Some pundits have taken their responses too far though. A recent Global Times editorial suggested, “If the bid is rejected, China should launch retaliatory measures against US businesses over here.”
The suggestion conjured up similarities to the ancient Code of Hammurabi which had a basic “eye-for-an-eye” principle. One law stated that “If a builder builds a house for someone, and it falls in and kills its owner’s son, then the builder’s son shall be put to death.”
That law was deemed archaic some 3,500 years ago, but the suggestion that American businesses in China should be punished for Huawei’s rejection isn’t too far off the mark. Foreign business owners in China must have felt a chill go through their spine upon reading that editorial.
The suggestion makes an all too common assumption that a country is a single body where the actions and thoughts of all its people and institutions are coordinated. But being from the US doesn’t mean a business supports US government polices like the one impeding Huawei. And those companies certainly don’t have any power over the matter. These pundits are suggesting lashing out at innocent bystanders simply because they don’t see any better options.
Even if that kind of retaliation were justified, it would hardly be effective from a practical standpoint. It would probably even make things worse. The US government blocks deals like Huawei’s because, no matter how well-established and independent a Chinese company is, Americans will still see it as “China Inc.” and want it dismissed on any grounds. American leaders are happy to soak up the kudos that come with saving American jobs by expelling a seemingly red communist enterprise.
If China retaliated against American companies, it would just enhance that shady image in most Americans’ minds. They would simply call for further retaliations against other Chinese companies and, in the coming election cycle, American leaders might feel compelled to chase those cheap political points.
From China’s standpoint, it’s hard to bite this bullet and refrain from making some kind of retaliation while one of its companies is being treated so unfairly. But they should also keep in mind that China isn’t exactly a shining example of fairness toward foreign enterprises.
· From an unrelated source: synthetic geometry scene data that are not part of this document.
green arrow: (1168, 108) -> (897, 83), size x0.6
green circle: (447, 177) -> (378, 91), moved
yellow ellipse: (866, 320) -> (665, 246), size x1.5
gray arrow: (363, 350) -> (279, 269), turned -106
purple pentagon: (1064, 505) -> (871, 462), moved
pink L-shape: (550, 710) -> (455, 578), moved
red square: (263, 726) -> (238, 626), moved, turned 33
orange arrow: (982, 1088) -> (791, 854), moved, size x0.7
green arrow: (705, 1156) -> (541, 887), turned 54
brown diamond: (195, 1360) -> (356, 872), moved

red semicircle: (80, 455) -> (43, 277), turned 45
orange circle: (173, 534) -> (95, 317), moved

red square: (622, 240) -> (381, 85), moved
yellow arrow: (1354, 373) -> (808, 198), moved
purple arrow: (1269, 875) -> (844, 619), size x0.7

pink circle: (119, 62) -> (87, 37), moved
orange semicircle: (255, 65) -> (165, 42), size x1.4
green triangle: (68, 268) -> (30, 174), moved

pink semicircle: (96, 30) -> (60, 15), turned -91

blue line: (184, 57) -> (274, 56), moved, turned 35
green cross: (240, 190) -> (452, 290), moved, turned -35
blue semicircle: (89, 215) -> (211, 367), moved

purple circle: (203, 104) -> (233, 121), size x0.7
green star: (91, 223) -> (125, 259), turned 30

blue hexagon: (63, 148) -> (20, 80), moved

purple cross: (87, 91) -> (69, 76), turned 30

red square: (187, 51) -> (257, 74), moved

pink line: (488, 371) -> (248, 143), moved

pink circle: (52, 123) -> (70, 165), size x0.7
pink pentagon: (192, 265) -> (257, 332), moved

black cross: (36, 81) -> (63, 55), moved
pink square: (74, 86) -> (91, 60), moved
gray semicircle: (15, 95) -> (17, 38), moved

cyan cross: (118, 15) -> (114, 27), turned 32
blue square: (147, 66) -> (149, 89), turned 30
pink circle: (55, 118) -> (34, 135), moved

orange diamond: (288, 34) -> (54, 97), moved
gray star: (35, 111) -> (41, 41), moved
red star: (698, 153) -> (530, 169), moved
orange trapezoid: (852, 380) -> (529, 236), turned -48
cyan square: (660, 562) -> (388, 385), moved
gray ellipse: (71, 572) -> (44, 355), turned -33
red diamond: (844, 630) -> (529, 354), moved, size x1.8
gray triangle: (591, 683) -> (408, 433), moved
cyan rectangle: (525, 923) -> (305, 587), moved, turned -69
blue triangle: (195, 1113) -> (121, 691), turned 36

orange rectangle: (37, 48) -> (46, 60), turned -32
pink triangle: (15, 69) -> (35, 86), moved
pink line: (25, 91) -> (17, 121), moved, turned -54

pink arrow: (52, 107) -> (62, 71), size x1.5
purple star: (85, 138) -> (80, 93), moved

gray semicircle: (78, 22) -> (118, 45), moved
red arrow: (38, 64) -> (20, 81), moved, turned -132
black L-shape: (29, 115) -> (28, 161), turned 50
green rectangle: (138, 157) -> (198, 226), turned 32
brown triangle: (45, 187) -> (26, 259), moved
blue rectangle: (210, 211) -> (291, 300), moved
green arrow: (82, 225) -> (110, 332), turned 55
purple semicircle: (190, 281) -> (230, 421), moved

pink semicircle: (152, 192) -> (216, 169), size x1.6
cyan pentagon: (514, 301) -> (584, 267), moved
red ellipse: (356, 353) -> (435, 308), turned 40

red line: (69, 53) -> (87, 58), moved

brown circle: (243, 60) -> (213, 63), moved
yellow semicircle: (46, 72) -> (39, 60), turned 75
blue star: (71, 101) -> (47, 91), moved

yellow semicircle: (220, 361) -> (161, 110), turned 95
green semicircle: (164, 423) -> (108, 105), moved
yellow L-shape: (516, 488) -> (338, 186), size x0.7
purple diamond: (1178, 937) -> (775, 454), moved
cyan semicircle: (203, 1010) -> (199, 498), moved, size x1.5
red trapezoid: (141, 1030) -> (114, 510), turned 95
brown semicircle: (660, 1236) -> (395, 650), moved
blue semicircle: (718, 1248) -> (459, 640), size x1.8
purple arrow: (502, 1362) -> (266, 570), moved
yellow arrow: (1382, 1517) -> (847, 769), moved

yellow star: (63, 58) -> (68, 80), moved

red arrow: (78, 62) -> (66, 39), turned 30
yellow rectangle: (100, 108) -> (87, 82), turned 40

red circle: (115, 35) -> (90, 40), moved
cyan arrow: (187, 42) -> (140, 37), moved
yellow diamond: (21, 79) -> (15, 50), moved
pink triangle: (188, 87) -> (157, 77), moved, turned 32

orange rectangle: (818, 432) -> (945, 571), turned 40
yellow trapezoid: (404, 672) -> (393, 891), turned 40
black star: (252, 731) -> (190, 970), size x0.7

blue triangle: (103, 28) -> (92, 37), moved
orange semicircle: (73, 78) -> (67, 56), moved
China requires technology transfer from foreign companies, enforces intellectual property laws far less stringently when foreign companies are being ripped off than when Chinese companies are, and the state owned media regularly takes shots at foreign companies while neglecting the problems of their Chinese competitors.
If one looks beyond business to fields like journalism, they’d be hard pressed to find an example of a Chinese journalist in America being followed, threatened, arrested, beaten or deported for carrying out their basic reporting duties in accordance with the law.
Huawei is getting a bum deal and Chinese are justified in sticking up for it. But they need to stay rational at the same time. To advocate indiscriminate retaliation against companies simply because they’re American is little different from throwing rocks through McDonalds’ windows when the US government offends China. It’s tempting to go after the easy target, but reckless and ultimately useless.